EXTRACTED MATERIAL section start

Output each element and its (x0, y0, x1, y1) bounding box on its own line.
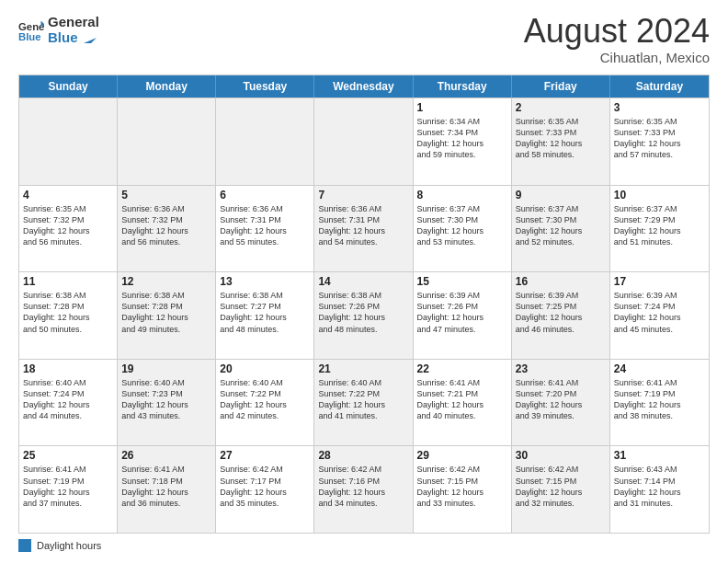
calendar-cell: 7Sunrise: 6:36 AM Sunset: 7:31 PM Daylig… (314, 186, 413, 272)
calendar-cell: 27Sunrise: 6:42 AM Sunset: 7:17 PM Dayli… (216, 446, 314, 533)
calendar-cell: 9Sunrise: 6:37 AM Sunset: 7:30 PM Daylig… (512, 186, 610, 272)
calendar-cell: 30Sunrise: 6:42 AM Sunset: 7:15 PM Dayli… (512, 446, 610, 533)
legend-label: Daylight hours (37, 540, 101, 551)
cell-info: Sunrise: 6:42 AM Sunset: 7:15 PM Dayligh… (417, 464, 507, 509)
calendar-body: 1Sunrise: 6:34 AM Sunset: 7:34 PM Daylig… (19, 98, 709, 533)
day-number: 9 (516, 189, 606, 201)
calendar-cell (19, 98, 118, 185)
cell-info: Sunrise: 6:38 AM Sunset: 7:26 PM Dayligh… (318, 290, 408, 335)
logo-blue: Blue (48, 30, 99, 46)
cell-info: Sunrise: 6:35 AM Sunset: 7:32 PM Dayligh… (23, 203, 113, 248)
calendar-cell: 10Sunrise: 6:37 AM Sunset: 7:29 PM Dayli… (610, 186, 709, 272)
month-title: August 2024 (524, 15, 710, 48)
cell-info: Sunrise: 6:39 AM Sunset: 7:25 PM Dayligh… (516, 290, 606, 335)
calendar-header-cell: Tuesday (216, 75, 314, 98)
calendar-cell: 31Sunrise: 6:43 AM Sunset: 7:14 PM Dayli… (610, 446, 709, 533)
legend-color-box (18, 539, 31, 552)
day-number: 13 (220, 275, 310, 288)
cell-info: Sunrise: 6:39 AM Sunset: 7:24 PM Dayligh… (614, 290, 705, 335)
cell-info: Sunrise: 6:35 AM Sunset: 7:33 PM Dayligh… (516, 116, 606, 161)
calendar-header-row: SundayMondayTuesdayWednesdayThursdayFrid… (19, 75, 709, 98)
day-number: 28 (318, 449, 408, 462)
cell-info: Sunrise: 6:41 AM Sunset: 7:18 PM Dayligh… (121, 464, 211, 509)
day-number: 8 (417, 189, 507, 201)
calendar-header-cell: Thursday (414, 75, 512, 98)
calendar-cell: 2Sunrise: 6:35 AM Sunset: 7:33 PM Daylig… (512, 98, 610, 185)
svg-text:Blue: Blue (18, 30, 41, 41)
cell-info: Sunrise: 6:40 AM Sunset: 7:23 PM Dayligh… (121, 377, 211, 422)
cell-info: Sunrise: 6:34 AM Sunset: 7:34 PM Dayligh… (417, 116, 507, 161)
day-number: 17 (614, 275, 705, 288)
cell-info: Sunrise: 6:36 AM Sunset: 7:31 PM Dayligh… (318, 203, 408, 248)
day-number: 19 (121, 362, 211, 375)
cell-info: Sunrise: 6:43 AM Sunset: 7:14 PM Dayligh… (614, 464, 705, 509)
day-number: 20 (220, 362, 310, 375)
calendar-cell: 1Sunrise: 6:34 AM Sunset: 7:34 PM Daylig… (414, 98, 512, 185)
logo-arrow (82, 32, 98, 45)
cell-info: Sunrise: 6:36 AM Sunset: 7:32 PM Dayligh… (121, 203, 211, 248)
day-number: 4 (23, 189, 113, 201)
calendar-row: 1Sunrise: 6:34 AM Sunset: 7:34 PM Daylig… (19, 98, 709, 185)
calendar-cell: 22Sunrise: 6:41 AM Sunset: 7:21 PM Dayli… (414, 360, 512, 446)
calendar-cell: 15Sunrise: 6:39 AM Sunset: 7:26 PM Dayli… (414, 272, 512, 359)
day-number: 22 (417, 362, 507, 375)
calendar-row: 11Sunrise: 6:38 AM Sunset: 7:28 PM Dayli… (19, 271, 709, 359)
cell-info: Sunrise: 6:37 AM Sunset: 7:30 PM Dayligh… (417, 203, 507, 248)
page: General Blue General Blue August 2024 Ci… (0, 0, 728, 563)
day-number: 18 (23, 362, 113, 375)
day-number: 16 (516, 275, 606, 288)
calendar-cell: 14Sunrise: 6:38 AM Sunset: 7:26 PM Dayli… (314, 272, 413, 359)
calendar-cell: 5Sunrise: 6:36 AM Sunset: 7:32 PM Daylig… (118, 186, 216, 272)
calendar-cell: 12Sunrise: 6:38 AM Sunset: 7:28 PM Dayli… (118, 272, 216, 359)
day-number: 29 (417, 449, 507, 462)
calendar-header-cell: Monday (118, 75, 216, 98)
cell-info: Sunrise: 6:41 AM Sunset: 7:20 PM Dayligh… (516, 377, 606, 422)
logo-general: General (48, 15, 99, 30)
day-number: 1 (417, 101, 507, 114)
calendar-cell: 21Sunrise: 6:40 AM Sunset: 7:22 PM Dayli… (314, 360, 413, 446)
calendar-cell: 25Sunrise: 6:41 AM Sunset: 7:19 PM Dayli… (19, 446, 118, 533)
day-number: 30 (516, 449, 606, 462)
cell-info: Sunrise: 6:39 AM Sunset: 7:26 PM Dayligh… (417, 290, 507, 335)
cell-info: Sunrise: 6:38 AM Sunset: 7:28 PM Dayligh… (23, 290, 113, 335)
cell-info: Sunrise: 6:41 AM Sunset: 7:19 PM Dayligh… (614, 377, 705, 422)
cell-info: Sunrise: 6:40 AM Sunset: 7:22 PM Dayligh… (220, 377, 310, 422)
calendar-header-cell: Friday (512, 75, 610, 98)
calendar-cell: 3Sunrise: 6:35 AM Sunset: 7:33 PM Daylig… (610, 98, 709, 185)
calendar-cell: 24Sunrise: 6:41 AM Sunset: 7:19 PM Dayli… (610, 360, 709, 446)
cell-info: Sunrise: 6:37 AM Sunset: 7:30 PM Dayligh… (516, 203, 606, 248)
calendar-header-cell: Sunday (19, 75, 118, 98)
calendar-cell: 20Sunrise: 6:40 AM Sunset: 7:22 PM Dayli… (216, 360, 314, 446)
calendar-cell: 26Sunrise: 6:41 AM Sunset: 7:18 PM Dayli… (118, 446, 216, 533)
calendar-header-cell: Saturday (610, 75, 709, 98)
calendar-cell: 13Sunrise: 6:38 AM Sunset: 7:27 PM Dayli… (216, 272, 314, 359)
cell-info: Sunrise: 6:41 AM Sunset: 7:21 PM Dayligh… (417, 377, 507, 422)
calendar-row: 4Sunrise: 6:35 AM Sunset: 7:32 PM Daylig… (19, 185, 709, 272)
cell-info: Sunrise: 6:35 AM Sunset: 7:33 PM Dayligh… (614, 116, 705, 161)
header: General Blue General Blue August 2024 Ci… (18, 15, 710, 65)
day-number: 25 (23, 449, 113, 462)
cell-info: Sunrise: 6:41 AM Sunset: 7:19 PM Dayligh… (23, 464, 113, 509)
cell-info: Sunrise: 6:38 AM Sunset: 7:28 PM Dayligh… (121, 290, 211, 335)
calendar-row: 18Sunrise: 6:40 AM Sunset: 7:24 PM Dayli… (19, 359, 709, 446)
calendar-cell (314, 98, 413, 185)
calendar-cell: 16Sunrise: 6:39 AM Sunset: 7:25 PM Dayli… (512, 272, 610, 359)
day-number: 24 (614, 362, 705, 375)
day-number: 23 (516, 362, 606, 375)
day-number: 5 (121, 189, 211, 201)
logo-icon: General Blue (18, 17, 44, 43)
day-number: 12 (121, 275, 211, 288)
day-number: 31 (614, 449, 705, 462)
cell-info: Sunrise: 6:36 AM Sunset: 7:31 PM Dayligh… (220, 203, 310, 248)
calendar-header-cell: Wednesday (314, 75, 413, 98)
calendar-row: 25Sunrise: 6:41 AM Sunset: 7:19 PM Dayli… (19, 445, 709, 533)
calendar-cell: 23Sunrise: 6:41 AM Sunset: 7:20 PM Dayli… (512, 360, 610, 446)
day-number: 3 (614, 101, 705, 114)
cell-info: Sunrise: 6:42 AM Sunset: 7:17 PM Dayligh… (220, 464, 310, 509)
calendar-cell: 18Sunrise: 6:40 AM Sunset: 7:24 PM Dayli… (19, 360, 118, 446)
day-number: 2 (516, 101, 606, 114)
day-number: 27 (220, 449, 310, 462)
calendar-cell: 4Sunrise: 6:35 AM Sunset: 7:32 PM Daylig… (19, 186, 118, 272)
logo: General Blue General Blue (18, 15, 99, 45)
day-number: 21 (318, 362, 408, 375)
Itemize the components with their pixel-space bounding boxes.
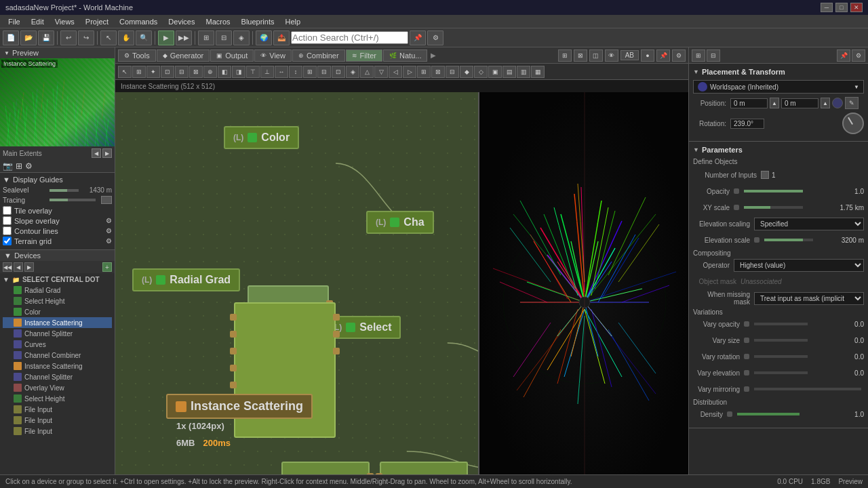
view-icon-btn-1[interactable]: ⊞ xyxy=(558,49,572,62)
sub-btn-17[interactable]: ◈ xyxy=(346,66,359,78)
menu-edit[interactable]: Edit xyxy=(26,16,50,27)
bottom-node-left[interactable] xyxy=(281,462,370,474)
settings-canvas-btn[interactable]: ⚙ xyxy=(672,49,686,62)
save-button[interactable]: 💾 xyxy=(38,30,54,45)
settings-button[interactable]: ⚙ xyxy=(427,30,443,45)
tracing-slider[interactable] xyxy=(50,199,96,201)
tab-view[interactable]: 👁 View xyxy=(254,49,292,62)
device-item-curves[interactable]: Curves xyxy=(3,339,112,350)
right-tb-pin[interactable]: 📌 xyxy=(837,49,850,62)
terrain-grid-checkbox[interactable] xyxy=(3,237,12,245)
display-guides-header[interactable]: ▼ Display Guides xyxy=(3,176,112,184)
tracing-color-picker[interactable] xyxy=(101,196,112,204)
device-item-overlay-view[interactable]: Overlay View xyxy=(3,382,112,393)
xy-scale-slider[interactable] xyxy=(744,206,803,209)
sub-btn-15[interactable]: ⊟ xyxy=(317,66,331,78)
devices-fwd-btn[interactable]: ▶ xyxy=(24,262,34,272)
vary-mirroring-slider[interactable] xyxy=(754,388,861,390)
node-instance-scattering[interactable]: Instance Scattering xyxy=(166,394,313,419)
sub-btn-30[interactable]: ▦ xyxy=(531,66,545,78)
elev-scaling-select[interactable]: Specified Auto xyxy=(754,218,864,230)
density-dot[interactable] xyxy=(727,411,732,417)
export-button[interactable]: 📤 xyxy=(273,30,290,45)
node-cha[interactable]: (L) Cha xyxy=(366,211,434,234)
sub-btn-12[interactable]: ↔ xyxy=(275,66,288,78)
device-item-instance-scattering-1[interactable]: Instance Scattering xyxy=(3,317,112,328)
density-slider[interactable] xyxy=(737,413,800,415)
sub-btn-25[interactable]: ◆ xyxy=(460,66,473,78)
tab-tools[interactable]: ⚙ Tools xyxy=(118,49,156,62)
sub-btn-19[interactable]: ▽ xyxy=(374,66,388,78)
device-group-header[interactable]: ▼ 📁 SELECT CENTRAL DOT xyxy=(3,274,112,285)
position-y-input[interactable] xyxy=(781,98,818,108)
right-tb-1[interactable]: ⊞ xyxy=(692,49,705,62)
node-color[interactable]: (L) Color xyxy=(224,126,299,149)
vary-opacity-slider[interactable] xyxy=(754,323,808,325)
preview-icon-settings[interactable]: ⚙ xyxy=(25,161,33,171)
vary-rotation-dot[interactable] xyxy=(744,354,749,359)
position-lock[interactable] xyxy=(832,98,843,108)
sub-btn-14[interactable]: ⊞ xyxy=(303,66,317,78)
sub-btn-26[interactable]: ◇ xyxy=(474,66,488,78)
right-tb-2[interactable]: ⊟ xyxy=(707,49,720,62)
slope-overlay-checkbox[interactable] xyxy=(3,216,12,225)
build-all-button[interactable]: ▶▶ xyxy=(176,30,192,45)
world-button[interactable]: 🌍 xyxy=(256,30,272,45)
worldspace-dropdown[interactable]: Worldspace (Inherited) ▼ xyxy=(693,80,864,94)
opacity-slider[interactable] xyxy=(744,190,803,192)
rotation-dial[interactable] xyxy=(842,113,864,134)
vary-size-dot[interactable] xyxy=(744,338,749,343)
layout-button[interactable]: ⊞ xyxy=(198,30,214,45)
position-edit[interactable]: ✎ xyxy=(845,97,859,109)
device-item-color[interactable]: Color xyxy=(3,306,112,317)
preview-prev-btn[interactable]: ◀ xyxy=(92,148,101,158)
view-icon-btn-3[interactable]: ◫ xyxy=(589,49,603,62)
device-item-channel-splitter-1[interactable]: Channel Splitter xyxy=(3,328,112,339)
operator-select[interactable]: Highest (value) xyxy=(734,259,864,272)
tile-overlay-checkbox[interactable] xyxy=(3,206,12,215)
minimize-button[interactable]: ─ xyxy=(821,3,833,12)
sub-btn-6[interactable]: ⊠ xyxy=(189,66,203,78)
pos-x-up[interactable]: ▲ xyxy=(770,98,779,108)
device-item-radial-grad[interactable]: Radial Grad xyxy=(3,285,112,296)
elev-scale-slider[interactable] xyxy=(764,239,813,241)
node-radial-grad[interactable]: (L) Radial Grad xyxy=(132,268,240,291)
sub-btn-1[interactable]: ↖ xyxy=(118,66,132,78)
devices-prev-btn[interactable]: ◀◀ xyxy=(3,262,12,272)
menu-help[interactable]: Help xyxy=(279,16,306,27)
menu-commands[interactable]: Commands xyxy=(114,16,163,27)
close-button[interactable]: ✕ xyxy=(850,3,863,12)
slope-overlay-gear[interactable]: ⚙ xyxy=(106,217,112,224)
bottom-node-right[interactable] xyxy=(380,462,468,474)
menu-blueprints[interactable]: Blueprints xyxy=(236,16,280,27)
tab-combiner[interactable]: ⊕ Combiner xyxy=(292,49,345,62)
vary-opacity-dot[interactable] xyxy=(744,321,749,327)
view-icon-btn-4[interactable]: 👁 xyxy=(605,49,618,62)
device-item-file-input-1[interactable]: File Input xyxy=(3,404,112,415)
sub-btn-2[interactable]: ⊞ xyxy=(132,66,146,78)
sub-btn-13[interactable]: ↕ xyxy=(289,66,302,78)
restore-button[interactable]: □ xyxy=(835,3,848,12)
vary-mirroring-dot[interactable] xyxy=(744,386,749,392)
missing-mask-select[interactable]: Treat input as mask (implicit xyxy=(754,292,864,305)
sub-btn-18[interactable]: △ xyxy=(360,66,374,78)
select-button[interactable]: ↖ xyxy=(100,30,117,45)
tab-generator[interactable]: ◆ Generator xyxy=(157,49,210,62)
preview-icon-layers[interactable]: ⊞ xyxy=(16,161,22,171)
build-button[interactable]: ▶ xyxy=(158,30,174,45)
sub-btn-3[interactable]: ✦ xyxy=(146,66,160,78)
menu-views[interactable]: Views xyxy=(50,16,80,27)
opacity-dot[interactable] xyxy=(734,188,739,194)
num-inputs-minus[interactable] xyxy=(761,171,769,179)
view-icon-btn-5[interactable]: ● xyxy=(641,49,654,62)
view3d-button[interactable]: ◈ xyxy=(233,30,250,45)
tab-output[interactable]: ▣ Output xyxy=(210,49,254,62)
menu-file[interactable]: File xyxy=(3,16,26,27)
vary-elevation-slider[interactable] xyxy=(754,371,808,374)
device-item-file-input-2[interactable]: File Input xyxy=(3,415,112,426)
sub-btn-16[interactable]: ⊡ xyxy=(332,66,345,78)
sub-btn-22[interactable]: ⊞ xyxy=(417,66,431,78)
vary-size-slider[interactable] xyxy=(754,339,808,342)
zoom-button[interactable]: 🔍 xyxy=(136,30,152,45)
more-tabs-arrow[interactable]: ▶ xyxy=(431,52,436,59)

EXTRACTED MATERIAL section end

_WHAT THE TASK ASKS_: Scan the records for the string "edit" and report each line where it occurs.

_EXERCISE RESPONSE_:
menu-edit[interactable]: Edit xyxy=(26,16,50,27)
position-edit[interactable]: ✎ xyxy=(845,97,859,109)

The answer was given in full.